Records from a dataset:
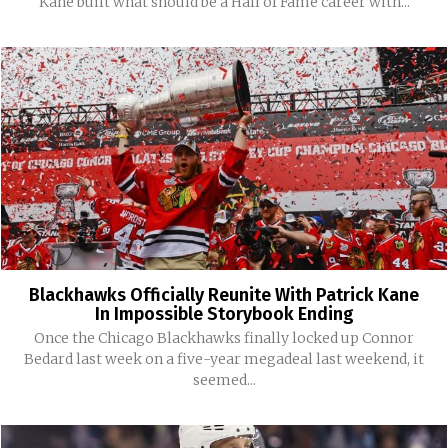
Kane built what should be a Hall of Fame career with...
Blackhawks Officially Reunite With Patrick Kane
In Impossible Storybook Ending
Once the Chicago Blackhawks finally locked up Connor
Bedard last week on a five-year megadeal last weekend, it
seemed...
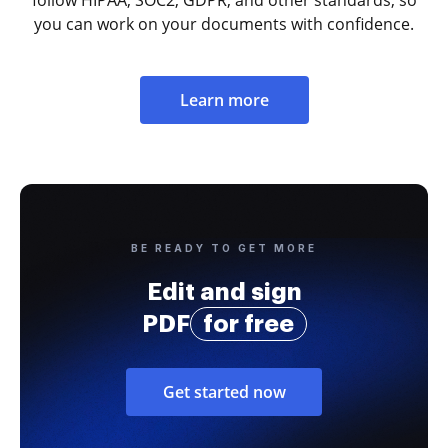
follow HIPAA, SOC2, GDPR, and other standards, so
you can work on your documents with confidence.
Learn more
BE READY TO GET MORE
Edit and sign
PDF
for free
Get started now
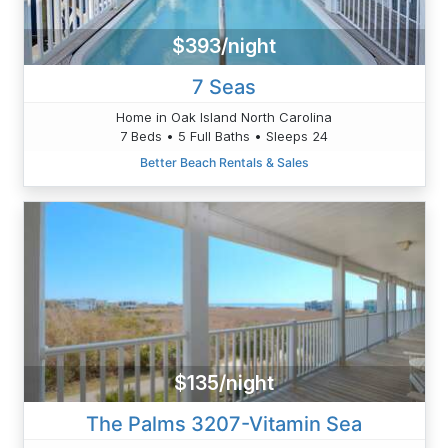
$393/night
7 Seas
Home in Oak Island North Carolina
7 Beds • 5 Full Baths • Sleeps 24
Better Beach Rentals & Sales
$135/night
The Palms 3207-Vitamin Sea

Task requirements:
All of the data must be given again exactly, without the pictures.

Answer section:
Kane built what should be a Hall of Fame career with...
Blackhawks Officially Reunite With Patrick Kane
In Impossible Storybook Ending
Once the Chicago Blackhawks finally locked up Connor
Bedard last week on a five-year megadeal last weekend, it
seemed...
follow HIPAA, SOC2, GDPR, and other standards, so
you can work on your documents with confidence.
Learn more
BE READY TO GET MORE
Edit and sign
PDF
for free
Get started now
$393/night
7 Seas
Home in Oak Island North Carolina
7 Beds • 5 Full Baths • Sleeps 24
Better Beach Rentals & Sales
$135/night
The Palms 3207-Vitamin Sea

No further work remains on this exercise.